There are other items that people will trade for, but they are often related to specific events – like the faire, or holiday event.

Long story short, the start of an expansion usually has a 2 month window where there is a pile of gold changing hands.  If the AH had been working, the majority of that gold would have been hit by the AH cut – 15%.  That above mentioned staff would have given me 680k instead of 800k.  That’s millions of gold exchanged per day that never left the market.

In simple terms, the amount of available gold has done nothing but go up since the launch of BfA.


This is what you can do with that gold, and the list here is quite small.

  • Repair costs (tanks get hit hard on this)
  • Flight costs
  • Consumable costs (for raiders and high mythic+)
  • For enchantments/gems (more below)
  • For equipment (more below)
  • For transmogs
  • For alts

Most of these are extremely negligible, and only the first two can be seen as “mandatory” in the sense that they are harder to avoid than to outright pay.

Consumables only really apply to a small selection of players, where that extra 5% boost is required to complete X content.  They will certainly pay for the convenience of the materials, but not the final crafted product.  In that I mean that you are better off selling herbs, than collecting the herbs and making potions.  Not always, but often.

Enchantments and equipment have a value measured against the rate of replacement of the same gear.  It makes little sense to spend money to upgrade something when you know that another upgrade is right around the corner.  When you hit 120, you have an instant i320 back piece ready.  WQs are raining down gear (except weapons), and the Warfront is giving out better gear than raid drops right now.  Why spend 5K to echant something you’re likley to replace in a week?  Unless you are on the bleeding edge, or sitting on piles of money where 5K is like a nickel’s worth…

The last bit is flavor items, and generally peak at the start of an expansion as well.  During my leveling, I opted to transmog once, then 60 minutes later all my gear changed again.  Even now, I find myself going back to the transmog vendor every week.  The gear itself is fun to acquire and aside from my monk’s hat, I am certainly open to any look change on my characters.  Figuring out what the pieces are for that look change… well that’s 90% of the battle.

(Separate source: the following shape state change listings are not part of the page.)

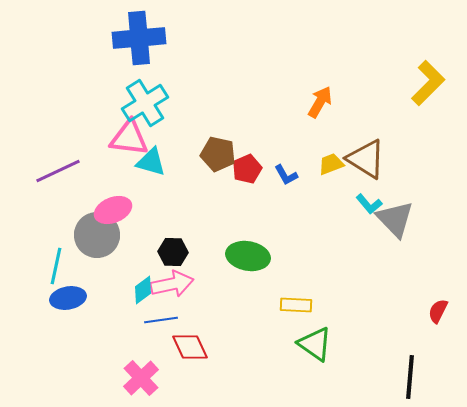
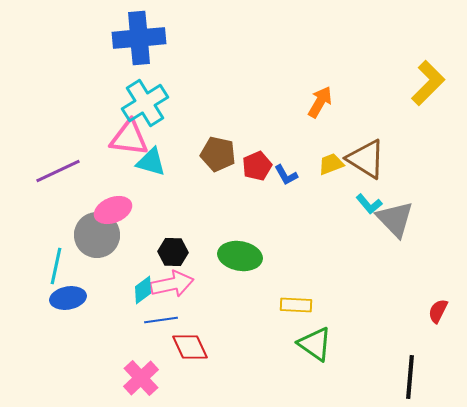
red pentagon: moved 10 px right, 3 px up
green ellipse: moved 8 px left
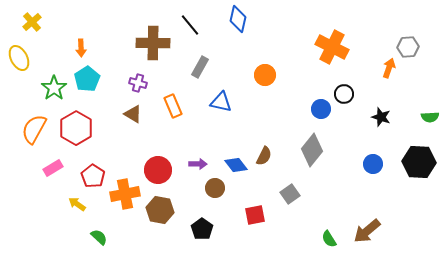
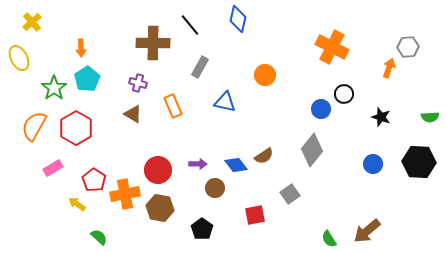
blue triangle at (221, 102): moved 4 px right
orange semicircle at (34, 129): moved 3 px up
brown semicircle at (264, 156): rotated 30 degrees clockwise
red pentagon at (93, 176): moved 1 px right, 4 px down
brown hexagon at (160, 210): moved 2 px up
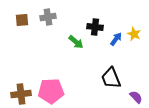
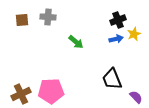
gray cross: rotated 14 degrees clockwise
black cross: moved 23 px right, 7 px up; rotated 28 degrees counterclockwise
yellow star: rotated 24 degrees clockwise
blue arrow: rotated 40 degrees clockwise
black trapezoid: moved 1 px right, 1 px down
brown cross: rotated 18 degrees counterclockwise
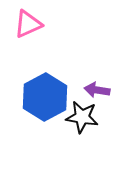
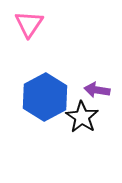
pink triangle: moved 1 px right; rotated 32 degrees counterclockwise
black star: rotated 24 degrees clockwise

Alt-expenditures are an odd one.  Aside from flying training, there are VERY minimal costs to an alt.  Nearly all cases you will have the gold on hand from leveling to get what you need to fly – with the exception of Death Knights (250g).  Demon Hunters already come with Artisan (280% speed).  There are gold sinks to NPCs for heirloom gear mind you.  Head, Shoulder, Chest, Legs, and Back will set you back ~2500g but can be re-used on a similar armor class (e.g. all cloth).  Weapon is another 500-750g, but is more class and even spec-specific.  Base heirlooms only get you benefits to level 60.  To get to 110 you need to spend 8000g per armor piece and 6200g per weapon (don’t need weapons for Legion).   That means that a fully kitted alt will require just short of 50,000g for full heirloom gear.  At current market rates, that’s 2 WoW gold tokens.

The Point of All This

The value of the WoW token is at a very low point now because people are spending piles of gold on temporary items.  In a month, when most players are running around in epics, there will be less to spend gold on, people will have larger gold stores, and the value of the token will increase.  So if you’re thinking about getting tokens, now’s a good time.

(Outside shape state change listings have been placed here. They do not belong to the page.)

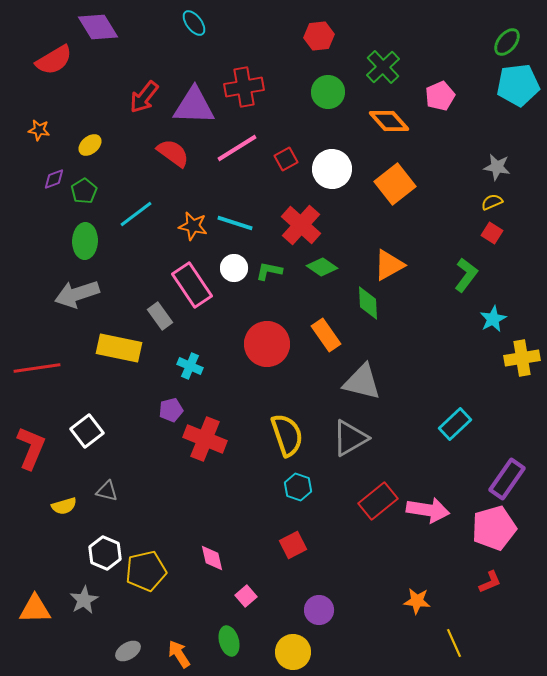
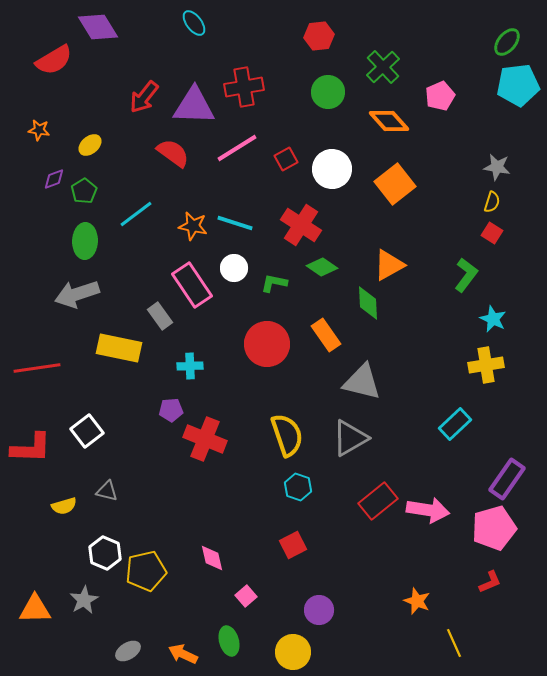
yellow semicircle at (492, 202): rotated 130 degrees clockwise
red cross at (301, 225): rotated 9 degrees counterclockwise
green L-shape at (269, 271): moved 5 px right, 12 px down
cyan star at (493, 319): rotated 20 degrees counterclockwise
yellow cross at (522, 358): moved 36 px left, 7 px down
cyan cross at (190, 366): rotated 25 degrees counterclockwise
purple pentagon at (171, 410): rotated 10 degrees clockwise
red L-shape at (31, 448): rotated 69 degrees clockwise
orange star at (417, 601): rotated 16 degrees clockwise
orange arrow at (179, 654): moved 4 px right; rotated 32 degrees counterclockwise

2 thoughts on “WoW and the Gold Machine

  1. I think a large problem is they let hold run rampant in Draenor and Legion to a point where asking 700,000g for a piece of gear that will be replaced by the second tier. The comments I’ve seen are to the effect, if you want it just buy gold off the shop. And that’s what people are doing. Not enough are paying for subs with gold, so the value is dropping.